Hari Seldon vient d’achever les enregistrements destinés aux descendants de la Fondation. Il peut espérer mourir en paix. Mais Horis Antic, fonctionnaire de l’empire, ne l’entend pas de cette oreille et propose une théorie sur les mondes-chaos qui propulse Seldon et toute une équipe à la recherche de sa confirmation. Une course folle s’engage dans le plus pur style
space opera : rebondissements, courses dans l’espace profond, complots, robots aux courants humanistes variés et… même la rencontre de R. Daneel Olivaw superstar, grand protecteur de l’humanité, qui manipule tout et tout le monde depuis vingt mille ans.
Dans sa postface, David Brin indique : «
Il n’est jamais facile d’écrire une histoire située dans un univers créé par un autre auteur ». Dans
Le Triomphe de Fondation, il fait plus que de se situer dans cet univers, il s’y noie littéralement ! L’amateur éclairé trouvera des allusions à presque tous les livres d’Asimov et même aux trilogies robotiques supervisées par le Maître. Tout est bon pour raccrocher à l’intrigue un petit quelque chose d’Asimovien. On peut citer des descendants de personnages, des anecdotes et des récits détournés pour servir la trame du roman. Ainsi, l’accident de manipulation qui dans
Cailloux dans le ciel a envoyé le piéton Joseph Schwartz dans l’avenir est devenu ici une faille spatio-temporelle, bien gardée et maîtrisée, également destinée à envoyer Seldon dans l’avenir ! Malheureusement, à ce petit jeu, bon nombre des intrigues des romans d’origine sont dévoilées.

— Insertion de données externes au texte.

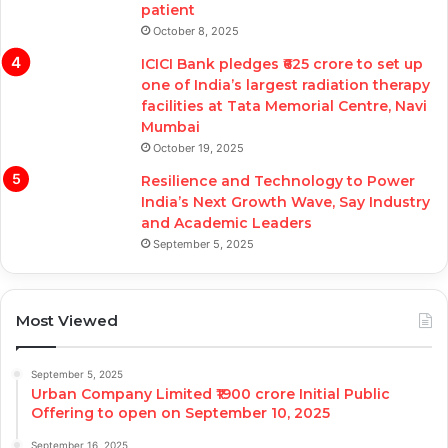
patient
October 8, 2025
ICICI Bank pledges ₹625 crore to set up
one of India’s largest radiation therapy
facilities at Tata Memorial Centre, Navi
Mumbai
October 19, 2025
Resilience and Technology to Power
India’s Next Growth Wave, Say Industry
and Academic Leaders
September 5, 2025
Most Viewed
September 5, 2025
Urban Company Limited ₹1900 crore Initial Public
Offering to open on September 10, 2025
September 16, 2025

Certains considèrent que les préquelles
L’aube de Fondation et
Prélude à Fondation divulguent trop la suite de la saga. Avec ce récit, on dispose d’un véritable condensé du cycle de Trantor et du cycle des robots.
La manipulation des personnages Asimoviens prête aussi à discussion. Ainsi, Hari Seldon est ramené au statut de simple pion entre les mains de Daneel Olivaw. Ce dernier est à l’origine de tout depuis vingt mille ans, y compris la création de l’Empire, Trantor, la chute de l’Empire, Gaïa, etc. C’est peut être extrapoler un peu loin les visées bienveillantes du robot millénaire.

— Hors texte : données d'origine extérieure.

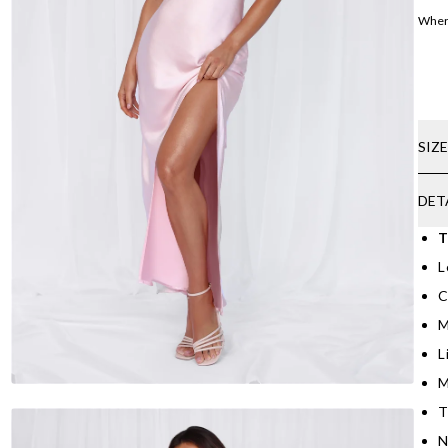
Where
SIZ
DET
T
L
C
M
L
M
T
N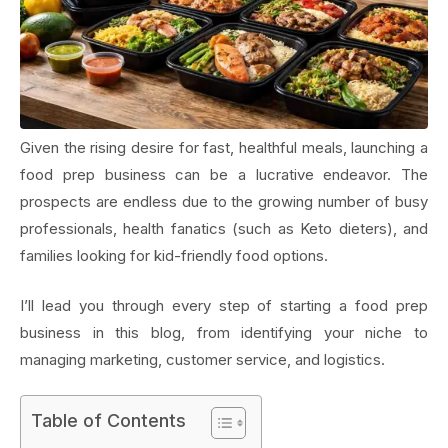
Given the rising desire for fast, healthful meals, launching a
food prep business can be a lucrative endeavor. The
prospects are endless due to the growing number of busy
professionals, health fanatics (such as Keto dieters), and
families looking for kid-friendly food options.
I’ll lead you through every step of starting a food prep
business in this blog, from identifying your niche to
managing marketing, customer service, and logistics.
Table of Contents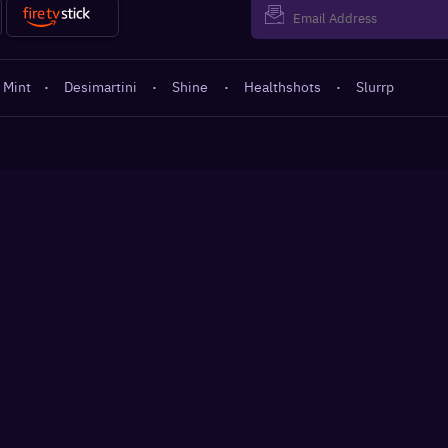
 Mint
·
Desimartini
·
Shine
·
Healthshots
·
Slurrp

Les robots, par leur comportement, ressemblent à des caricatures de courants idéologiques humains. Ils ont des opinions diverses et surtout très tranchées sur la façon de sauver l’humanité. Ils sont prêts à transgresser toutes les règles, ou tout au moins à les interpréter librement, pour atteindre leur but. Ainsi, les différents clans n’hésitent pas à s’entretuer au cours d’une bataille rangée, abandonnant sous les tirs croisés, mais soi-disant controlés, les humains présents. Au diable les conflits positroniques !
Le thème du chaos considéré comme une maladie de l’esprit qui afflige l’humanité entière est intéressant en soi. Il est peut-être même en filigrane dans l’œuvre du bon docteur, comme l’indique d’ailleurs David Brin dans ses explications finales. En revanche la tentative d’intégration au plus près dans l’œuvre est à la fois trop large et trop précise. Au lieu d’écrire un épisode de plus dans la saga avec quelques allusions au passé, l’auteur utilise le passé pour construire un plan qui n’est rien d’autre que l’explication de tout ce qu’il va se passer dans le futur ! Une annexe très bien faite donne d’ailleurs dans le détail tout le calendrier de l’ensemble de l’histoire galactique.
«
Après Fondation en péril
et Fondation et chaos
, le point d’orgue de la plus grande saga de science-fiction de tous les temps », précise la quatrième de couverture. Il serait intéressant de savoir dans quel esprit et dans quel but David Brin a conçu ce récit. Malheureusement, il préfère en garder le secret : «
Je pourrais m’étendre sur les raisons pour lesquelles j’ai écrit cette nouvelle strate comme je l’ai fait, mais à ce stade, je préfère m’abstenir de tout commentaire. » C’est bien dommage. Une telle introduction orienterait le lecteur dans sa façon d’appréhender le texte : un nouvel épisode ou une explication détaillée de l’histoire de l’empire ?
Cette trilogie ravira tous ceux qui aiment le space-opera mais qui ne connaissent pas l’œuvre d’Asimov, ou encore les quelques fanatiques soucieux de voir l’œuvre achevée. Elle laissera très sceptiques ceux qui, comme moi, pensent qu’il vaut mieux laisser au lecteur le plaisir de découvrir et de construire l’Histoire du Futur avec les très nombreux livres écrits ou validés par le Maître lui-même.